What you will do
Return every line of the data below that includes the string "jest".

Supplied information

..........

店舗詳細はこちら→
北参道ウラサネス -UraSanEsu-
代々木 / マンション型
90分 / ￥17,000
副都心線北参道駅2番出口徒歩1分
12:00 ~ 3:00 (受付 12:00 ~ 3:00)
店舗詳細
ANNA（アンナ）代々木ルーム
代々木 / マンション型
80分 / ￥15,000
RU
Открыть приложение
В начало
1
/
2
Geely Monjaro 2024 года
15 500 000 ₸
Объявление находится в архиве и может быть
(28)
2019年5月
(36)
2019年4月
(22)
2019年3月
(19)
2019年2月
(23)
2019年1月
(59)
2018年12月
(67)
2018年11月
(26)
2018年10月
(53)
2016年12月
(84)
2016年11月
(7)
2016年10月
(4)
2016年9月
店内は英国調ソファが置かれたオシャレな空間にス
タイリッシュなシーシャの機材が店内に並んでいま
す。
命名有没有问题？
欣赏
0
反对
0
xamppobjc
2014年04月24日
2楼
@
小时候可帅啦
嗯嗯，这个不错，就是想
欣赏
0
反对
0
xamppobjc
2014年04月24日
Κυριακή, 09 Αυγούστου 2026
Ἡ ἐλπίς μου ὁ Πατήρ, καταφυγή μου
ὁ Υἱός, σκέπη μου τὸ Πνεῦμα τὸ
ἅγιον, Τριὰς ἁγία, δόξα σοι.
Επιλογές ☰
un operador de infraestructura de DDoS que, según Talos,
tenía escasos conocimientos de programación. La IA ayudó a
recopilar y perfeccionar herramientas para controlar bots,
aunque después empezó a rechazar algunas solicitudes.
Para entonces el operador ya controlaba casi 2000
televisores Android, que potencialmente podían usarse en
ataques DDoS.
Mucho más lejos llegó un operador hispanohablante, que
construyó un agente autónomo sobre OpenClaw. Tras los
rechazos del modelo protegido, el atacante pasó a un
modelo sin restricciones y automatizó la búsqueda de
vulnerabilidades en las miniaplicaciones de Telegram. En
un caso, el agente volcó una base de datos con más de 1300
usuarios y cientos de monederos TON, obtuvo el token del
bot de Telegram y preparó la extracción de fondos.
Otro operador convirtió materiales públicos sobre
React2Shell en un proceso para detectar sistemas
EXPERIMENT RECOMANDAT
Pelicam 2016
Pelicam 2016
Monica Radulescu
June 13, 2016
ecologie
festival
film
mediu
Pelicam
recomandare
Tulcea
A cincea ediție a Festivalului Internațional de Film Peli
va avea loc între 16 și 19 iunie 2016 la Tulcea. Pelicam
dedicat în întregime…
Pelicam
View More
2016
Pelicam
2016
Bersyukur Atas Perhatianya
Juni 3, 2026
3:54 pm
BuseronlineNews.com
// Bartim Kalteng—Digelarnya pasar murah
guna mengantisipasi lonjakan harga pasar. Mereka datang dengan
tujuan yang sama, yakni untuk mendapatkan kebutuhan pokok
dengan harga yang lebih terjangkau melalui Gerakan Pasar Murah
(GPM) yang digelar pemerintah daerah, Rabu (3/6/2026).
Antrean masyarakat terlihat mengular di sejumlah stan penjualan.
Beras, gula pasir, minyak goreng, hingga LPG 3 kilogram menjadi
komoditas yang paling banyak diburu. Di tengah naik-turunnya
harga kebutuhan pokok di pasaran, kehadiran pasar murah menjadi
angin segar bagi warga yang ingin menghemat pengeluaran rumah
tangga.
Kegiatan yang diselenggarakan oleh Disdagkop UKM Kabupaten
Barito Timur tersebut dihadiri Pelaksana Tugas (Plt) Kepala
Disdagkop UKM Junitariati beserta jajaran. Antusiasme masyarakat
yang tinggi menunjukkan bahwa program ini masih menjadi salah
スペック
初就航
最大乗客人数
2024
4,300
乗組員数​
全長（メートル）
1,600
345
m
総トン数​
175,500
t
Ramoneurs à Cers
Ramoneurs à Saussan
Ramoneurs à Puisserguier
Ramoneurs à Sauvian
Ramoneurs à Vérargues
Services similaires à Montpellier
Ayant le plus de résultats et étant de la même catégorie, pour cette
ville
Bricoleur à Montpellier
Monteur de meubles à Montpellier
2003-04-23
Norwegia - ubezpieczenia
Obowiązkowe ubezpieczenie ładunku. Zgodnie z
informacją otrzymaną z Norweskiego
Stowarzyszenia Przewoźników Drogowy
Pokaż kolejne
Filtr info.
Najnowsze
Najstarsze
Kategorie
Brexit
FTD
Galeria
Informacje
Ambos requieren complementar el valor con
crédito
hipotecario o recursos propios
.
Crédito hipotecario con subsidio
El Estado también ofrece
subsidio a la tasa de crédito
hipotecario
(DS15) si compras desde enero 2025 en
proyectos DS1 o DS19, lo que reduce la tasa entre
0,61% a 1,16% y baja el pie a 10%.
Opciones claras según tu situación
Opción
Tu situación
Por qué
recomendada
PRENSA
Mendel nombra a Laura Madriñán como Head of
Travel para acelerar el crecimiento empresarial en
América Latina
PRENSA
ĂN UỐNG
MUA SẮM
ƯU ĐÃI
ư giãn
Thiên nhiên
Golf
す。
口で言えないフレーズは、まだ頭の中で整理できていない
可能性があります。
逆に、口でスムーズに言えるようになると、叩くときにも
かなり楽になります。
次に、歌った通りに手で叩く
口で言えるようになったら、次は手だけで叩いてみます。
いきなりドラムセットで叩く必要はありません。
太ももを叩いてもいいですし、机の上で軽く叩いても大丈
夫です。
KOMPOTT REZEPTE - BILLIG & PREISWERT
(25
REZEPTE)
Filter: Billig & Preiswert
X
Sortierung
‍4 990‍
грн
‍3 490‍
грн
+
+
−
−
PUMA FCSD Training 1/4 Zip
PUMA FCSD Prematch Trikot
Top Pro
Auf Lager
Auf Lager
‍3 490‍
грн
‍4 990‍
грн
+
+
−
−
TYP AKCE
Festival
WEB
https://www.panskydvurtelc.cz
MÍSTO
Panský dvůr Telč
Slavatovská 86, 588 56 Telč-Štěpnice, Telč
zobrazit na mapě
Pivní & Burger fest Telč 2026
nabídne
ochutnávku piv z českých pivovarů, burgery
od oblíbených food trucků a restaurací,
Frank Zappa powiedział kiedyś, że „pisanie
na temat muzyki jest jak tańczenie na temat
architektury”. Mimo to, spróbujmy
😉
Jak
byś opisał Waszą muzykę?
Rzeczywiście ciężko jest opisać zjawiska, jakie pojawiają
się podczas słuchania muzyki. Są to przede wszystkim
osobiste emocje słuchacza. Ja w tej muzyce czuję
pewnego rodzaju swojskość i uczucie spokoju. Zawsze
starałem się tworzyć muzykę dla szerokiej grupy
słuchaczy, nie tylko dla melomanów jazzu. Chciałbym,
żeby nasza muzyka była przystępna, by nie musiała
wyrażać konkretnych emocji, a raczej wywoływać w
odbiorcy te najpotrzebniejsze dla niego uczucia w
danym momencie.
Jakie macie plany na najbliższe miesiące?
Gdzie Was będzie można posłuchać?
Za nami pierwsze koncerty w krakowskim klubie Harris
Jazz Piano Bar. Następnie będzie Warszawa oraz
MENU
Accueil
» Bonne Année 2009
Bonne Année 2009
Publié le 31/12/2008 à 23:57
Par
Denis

..........

Solved exercise
na temat muzyki jest jak tańczenie na temat
Rzeczywiście ciężko jest opisać zjawiska, jakie pojawiają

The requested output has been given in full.